Your answer should hold every line of the records below that contains the string "electrónico".

========================================================================

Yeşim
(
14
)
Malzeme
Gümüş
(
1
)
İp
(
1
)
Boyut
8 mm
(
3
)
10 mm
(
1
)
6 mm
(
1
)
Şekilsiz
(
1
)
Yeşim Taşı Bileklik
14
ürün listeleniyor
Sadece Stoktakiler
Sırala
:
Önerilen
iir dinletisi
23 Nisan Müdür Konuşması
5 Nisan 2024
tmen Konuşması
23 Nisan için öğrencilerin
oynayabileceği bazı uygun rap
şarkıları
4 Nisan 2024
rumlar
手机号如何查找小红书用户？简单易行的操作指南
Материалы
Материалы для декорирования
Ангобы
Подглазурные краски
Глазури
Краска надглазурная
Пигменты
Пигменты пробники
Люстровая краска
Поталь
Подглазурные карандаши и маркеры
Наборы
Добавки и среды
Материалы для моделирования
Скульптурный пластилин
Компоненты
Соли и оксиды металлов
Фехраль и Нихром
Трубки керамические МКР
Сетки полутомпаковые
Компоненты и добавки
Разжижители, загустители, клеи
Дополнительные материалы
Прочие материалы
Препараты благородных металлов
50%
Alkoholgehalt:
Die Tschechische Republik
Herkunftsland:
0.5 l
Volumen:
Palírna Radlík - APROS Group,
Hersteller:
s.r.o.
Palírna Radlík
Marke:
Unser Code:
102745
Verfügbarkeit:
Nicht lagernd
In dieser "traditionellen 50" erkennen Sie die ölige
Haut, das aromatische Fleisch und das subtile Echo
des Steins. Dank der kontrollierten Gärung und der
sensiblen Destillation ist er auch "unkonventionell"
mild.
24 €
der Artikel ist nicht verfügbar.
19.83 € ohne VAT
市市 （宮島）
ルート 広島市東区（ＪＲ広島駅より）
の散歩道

========================================================================

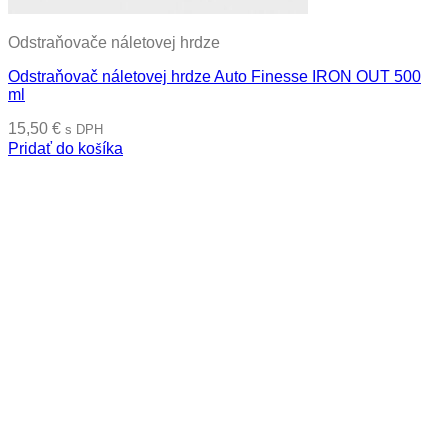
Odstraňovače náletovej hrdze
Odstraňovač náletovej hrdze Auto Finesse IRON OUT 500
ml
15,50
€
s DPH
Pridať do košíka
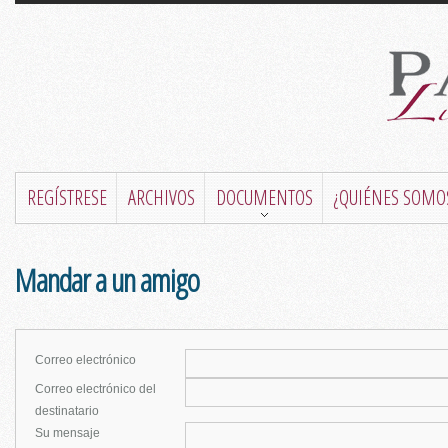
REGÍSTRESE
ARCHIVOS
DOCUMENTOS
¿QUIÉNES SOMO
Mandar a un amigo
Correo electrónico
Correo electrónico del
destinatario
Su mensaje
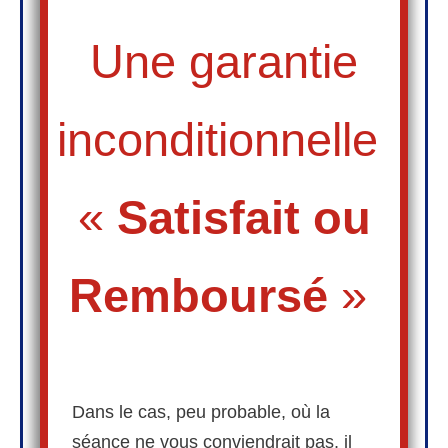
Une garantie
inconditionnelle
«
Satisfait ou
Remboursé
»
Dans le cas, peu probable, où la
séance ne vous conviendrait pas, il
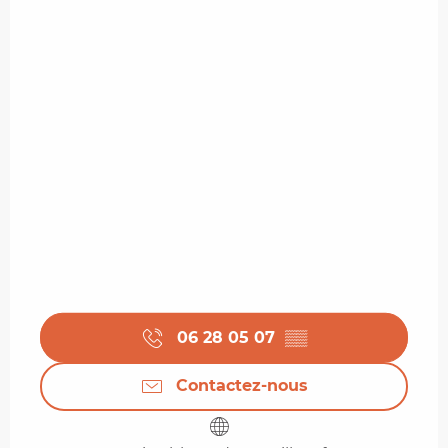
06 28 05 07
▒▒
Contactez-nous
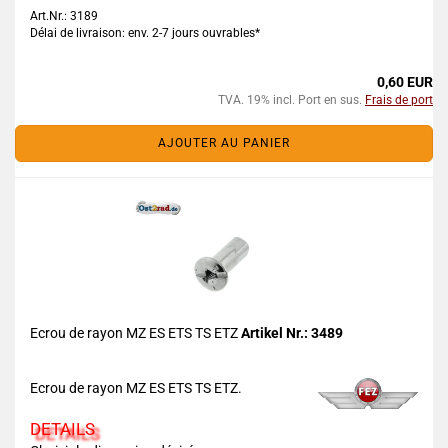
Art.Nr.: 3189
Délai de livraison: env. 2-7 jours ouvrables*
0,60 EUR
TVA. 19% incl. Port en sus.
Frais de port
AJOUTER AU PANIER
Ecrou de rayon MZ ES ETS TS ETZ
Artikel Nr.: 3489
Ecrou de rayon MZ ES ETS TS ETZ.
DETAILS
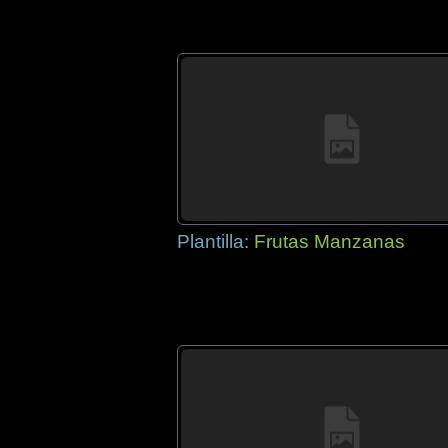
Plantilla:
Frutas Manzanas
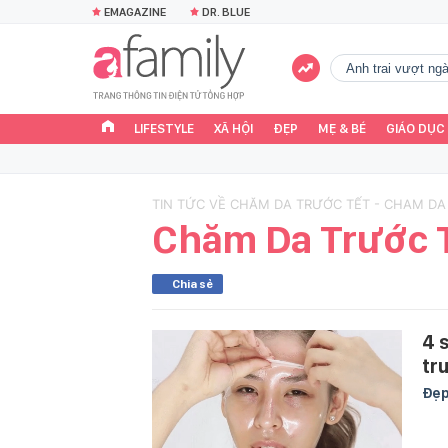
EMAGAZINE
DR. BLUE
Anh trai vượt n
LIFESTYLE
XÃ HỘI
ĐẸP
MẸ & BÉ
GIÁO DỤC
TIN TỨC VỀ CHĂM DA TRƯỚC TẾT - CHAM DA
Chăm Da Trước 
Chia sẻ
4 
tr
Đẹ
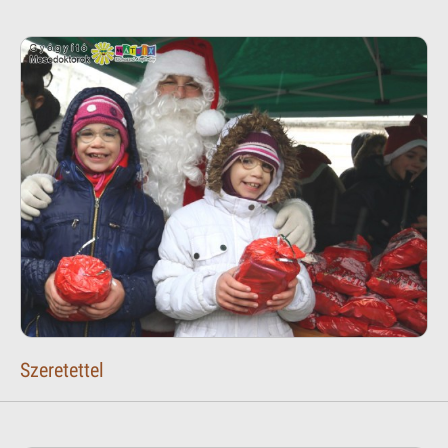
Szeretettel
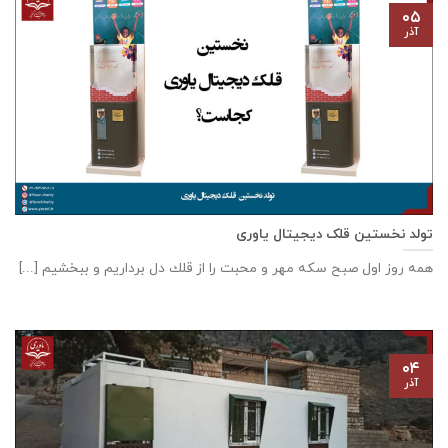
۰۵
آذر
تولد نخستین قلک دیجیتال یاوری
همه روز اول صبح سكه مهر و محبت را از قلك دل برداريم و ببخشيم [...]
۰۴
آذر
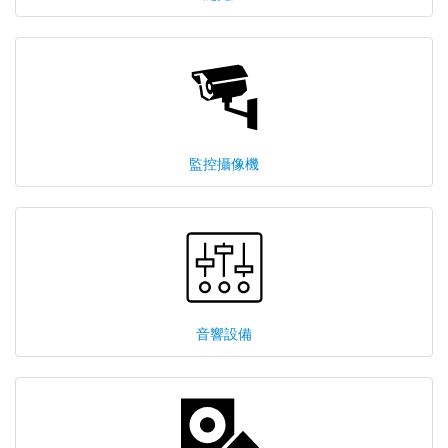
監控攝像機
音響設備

========================================================================

Reply to the exercise
Correo electrónico
Correo electrónico del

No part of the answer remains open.